VÖ: 27.08.2010 // Affairs Of The Heart
Nicht von ungefähr ziert neben einem Skelett auch eine Landkarte das Cover von David Donderos siebtem Album „# Zero With A Bullet“. In den vergangenen gut zwei Jahrzehnten war der Amerikaner nämlich zuerst als Sänger und Gitarrist der Band Sunbrain und später im Alleingang unablässig unterwegs - stets auf der Suche nach neuen Eindrücken und guten Geschichten. Über die Jahre hat sich der Mann aus Minnesota abseits des ganz großen Publikums den Ruf erspielt, einer der besten Songwriter und Storyteller seiner Generation zu sein.
Mittlerweile ist David Dondero 40 Jahre alt, sieht aber keinen Grund, deswegen etwas kürzer zu treten. Im Gegenteil. Getreu dem Motto „it´s not a death march, it´s a life march“ ist „# Zero With A Bullet“ gerade zu Beginn geprägt von geradlinigen, jugendlich-ungestümen Songs. Erst im weiteren Verlauf gewinnen traditionellere Spielarten amerikanischer Musik mehr und mehr die Oberhand. Ein Schaden ist das nicht, denn das ruhige „It´s Peaceful Here“, das hübsche Folk-Singalong „Carolina Moon“ und das bitterböse, von einem Banjo dominierte „Job Boss“ („job boss, he´s the highest on the site / he beats his kid and he hates his wife“) gehören zu den stärksten Stücken der Platte.
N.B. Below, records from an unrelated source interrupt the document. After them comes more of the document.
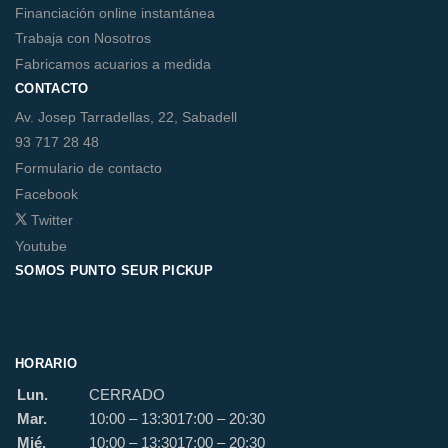
Financiación online instantánea
Trabaja con Nosotros
Fabricamos acuarios a medida
CONTACTO
Av. Josep Tarradellas, 22, Sabadell
93 717 28 48
Formulario de contacto
Facebook
Twitter
Youtube
SOMOS PUNTO SEUR PICKUP
HORARIO
Lun.
CERRADO
Mar.
10:00 – 13:30
17:00 – 20:30
Mié.
10:00 – 13:30
17:00 – 20:30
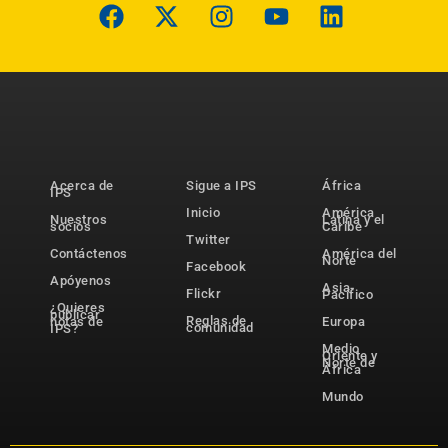
Acerca de
Sigue a IPS
África
IPS
Inicio
América
Nuestros
Latina y el
socios
Caribe
Twitter
Contáctenos
América del
Norte
Facebook
Apóyenos
Asia-
Flickr
Pacífico
¿Quieres
publicar
Reglas de
notas de
Europa
comunidad
IPS?
Medio
Oriente y
Norte de
África
Mundo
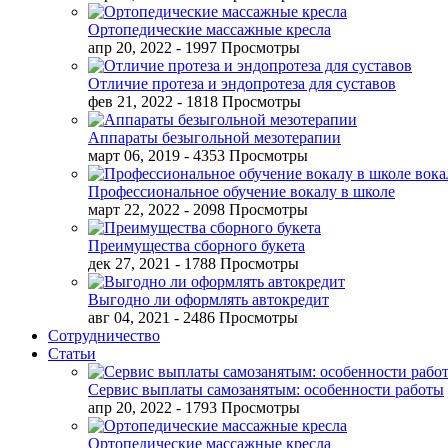
Ортопедические массажные кресла
апр 20, 2022
- 1997 Просмотры
Отличие протеза и эндопротеза для суставов
фев 21, 2022
- 1818 Просмотры
Аппараты безыгольной мезотерапии
март 06, 2019
- 4353 Просмотры
Профессиональное обучение вокалу в школе
март 22, 2022
- 2098 Просмотры
Преимущества сборного букета
дек 27, 2021
- 1788 Просмотры
Выгодно ли оформлять автокредит
авг 04, 2021
- 2486 Просмотры
Сотрудничество
Статьи
Сервис выплаты самозанятым: особенности работы
апр 20, 2022
- 1793 Просмотры
Ортопедические массажные кресла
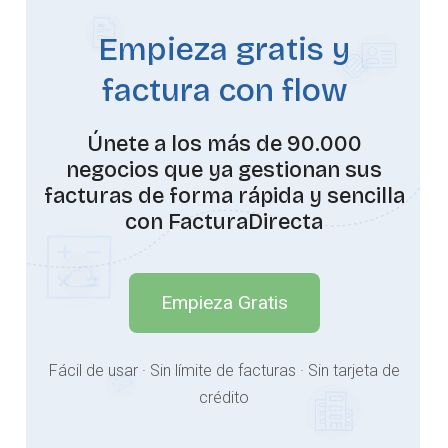
Empieza gratis y
factura con flow
Únete a los más de 90.000
negocios que ya gestionan sus
facturas de forma rápida y sencilla
con FacturaDirecta
Empieza Gratis
Fácil de usar · Sin límite de facturas · Sin tarjeta de
crédito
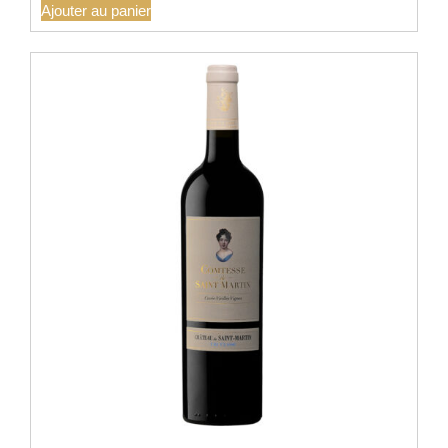
Ajouter au panier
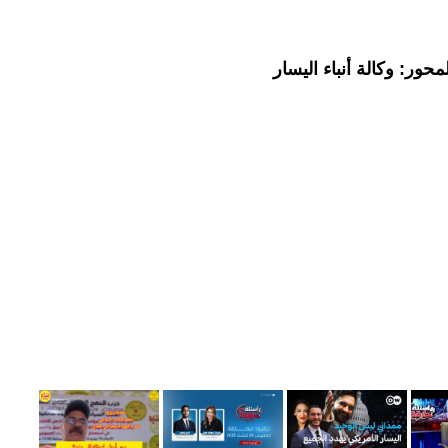
حور: وكالة أنباء اليسار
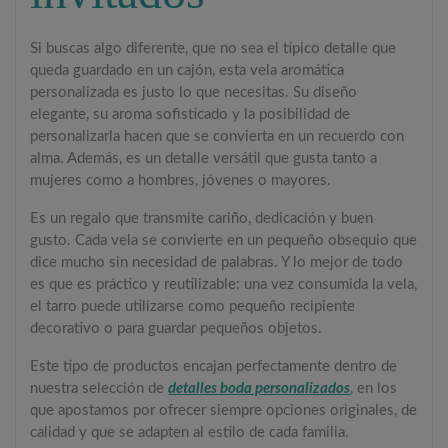
Si buscas algo diferente, que no sea el típico detalle que
queda guardado en un cajón, esta vela aromática
personalizada es justo lo que necesitas. Su diseño
elegante, su aroma sofisticado y la posibilidad de
personalizarla hacen que se convierta en un recuerdo con
alma. Además, es un detalle versátil que gusta tanto a
mujeres como a hombres, jóvenes o mayores.
Es un regalo que transmite cariño, dedicación y buen
gusto. Cada vela se convierte en un pequeño obsequio que
dice mucho sin necesidad de palabras. Y lo mejor de todo
es que es práctico y reutilizable: una vez consumida la vela,
el tarro puede utilizarse como pequeño recipiente
decorativo o para guardar pequeños objetos.
Este tipo de productos encajan perfectamente dentro de
nuestra selección de
detalles boda personalizados
, en los
que apostamos por ofrecer siempre opciones originales, de
calidad y que se adapten al estilo de cada familia.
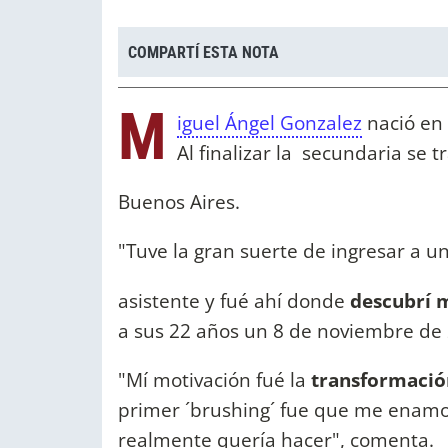
COMPARTÍ ESTA NOTA
M
iguel Ángel Gonzalez
nació en 
Al finalizar la secundaria se t
Buenos Aires.
"Tuve la gran suerte de ingresar a u
asistente y fué ahí donde
descubrí m
a sus 22 años un 8 de noviembre de
"Mí motivación fué la
transformació
primer ´brushing´ fue que me enamoré
realmente quería hacer", comenta.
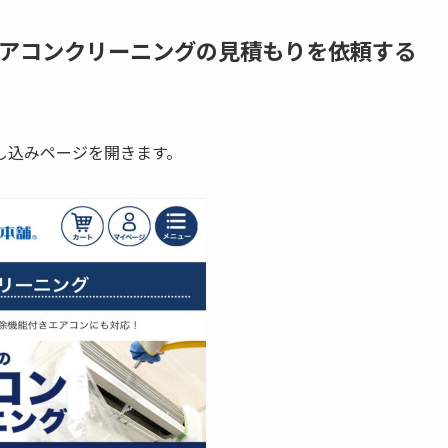
アコンクリーニングの見積もりを依頼する
し込みページを開きます。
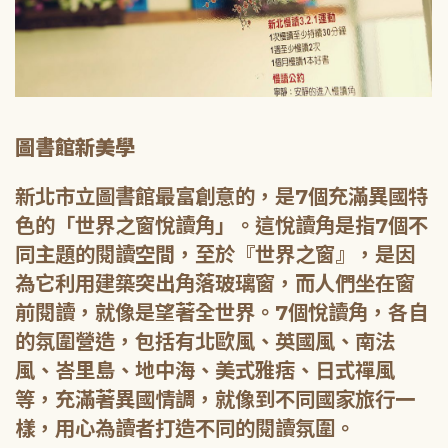
圖書館新美學
新北市立圖書館最富創意的，是7個充滿異國特
色的「世界之窗悅讀角」。這悅讀角是指7個不
同主題的閱讀空間，至於『世界之窗』，是因
為它利用建築突出角落玻璃窗，而人們坐在窗
前閱讀，就像是望著全世界。7個悅讀角，各自
的氛圍營造，包括有北歐風、英國風、南法
風、峇里島、地中海、美式雅痞、日式禪風
等，充滿著異國情調，就像到不同國家旅行一
樣，用心為讀者打造不同的閱讀氛圍。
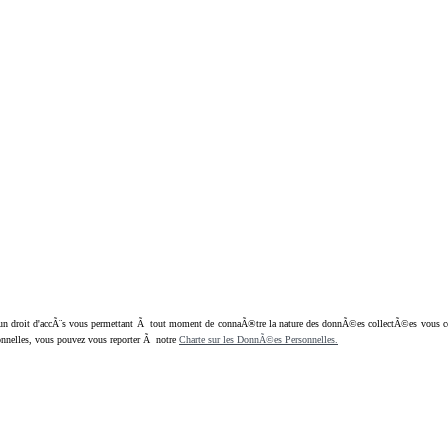
oit d'accÃ¨s vous permettant Ã tout moment de connaÃ®tre la nature des donnÃ©es collectÃ©es vous concern
nnelles, vous pouvez vous reporter Ã notre
Charte sur les DonnÃ©es Personnelles.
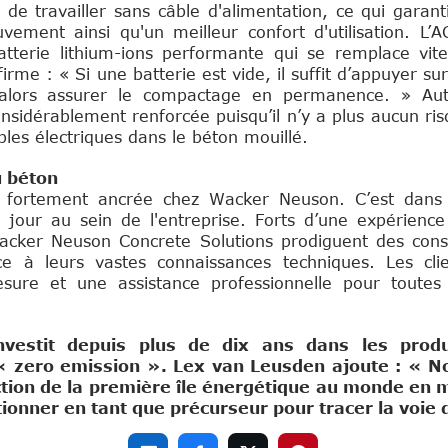
e travailler sans câble d'alimentation, ce qui garant
ement ainsi qu'un meilleur confort d'utilisation. L’
tterie lithium-ions performante qui se remplace vite
irme : « Si une batterie est vide, il suffit d’appuyer su
alors assurer le compactage en permanence. » Aut
onsidérablement renforcée puisqu’il n’y a plus aucun ri
bles électriques dans le béton mouillé.
u béton
 fortement ancrée chez Wacker Neuson. C’est dans 
 jour au sein de l'entreprise. Forts d’une expérienc
Wacker Neuson Concrete Solutions prodiguent des cons
 à leurs vastes connaissances techniques. Les clie
ure et une assistance professionnelle pour toutes 
vestit depuis plus de dix ans dans les produ
l « zero emission ». Lex van Leusden ajoute : « N
tion de la première île énergétique au monde en m
ionner en tant que précurseur pour tracer la voie d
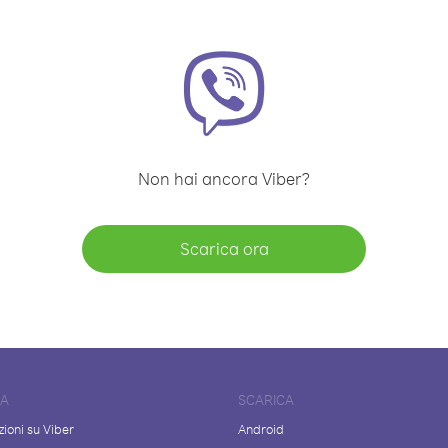
Non hai ancora Viber?
Scarica ora
DA
SCARICA
ioni su Viber
Android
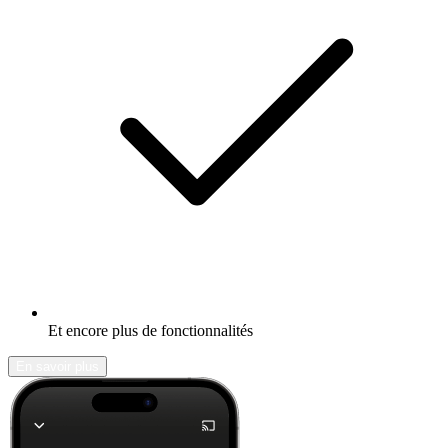
Et encore plus de fonctionnalités
En savoir plus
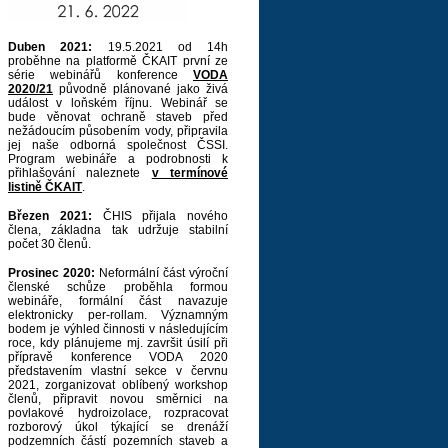
Duben 2021:
19.5.2021 od 14h
proběhne na platformě ČKAIT první ze
série webinářů konference
VODA
2020/21
původně plánované jako živá
událost v loňském říjnu. Webinář se
bude věnovat ochraně staveb před
nežádoucím působením vody, připravila
jej naše odborná společnost ČSSI.
Program webináře a podrobnosti k
přihlašování naleznete
v termínové
listině ČKAIT
.
Březen 2021:
ČHIS přijala nového
člena, základna tak udržuje stabilní
počet 30 členů.
Prosinec 2020:
Neformální část výroční
členské schůze proběhla formou
webináře, formální část navazuje
elektronicky per-rollam. Významným
bodem je výhled činnosti v následujícím
roce, kdy plánujeme mj. završit úsilí při
přípravě konference VODA 2020
představením vlastní sekce v červnu
2021, zorganizovat oblíbený workshop
členů, připravit novou směrnici na
povlakové hydroizolace, rozpracovat
rozborový úkol týkající se drenáží
podzemních částí pozemních staveb a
Mit „# Zero With A Bullet“ ist David Dondero - wie kaum anders zu erwarten war - ein weiteres Mal ein gutes Album gelungen, das Tradition und Moderne bestens miteinander vereint. Herausragende Songs wie „When The Heart Breaks Deep“ und „Rothko Chapel“ vom Vorgänger „Simple Love“ vermisst man diesmal aber leider.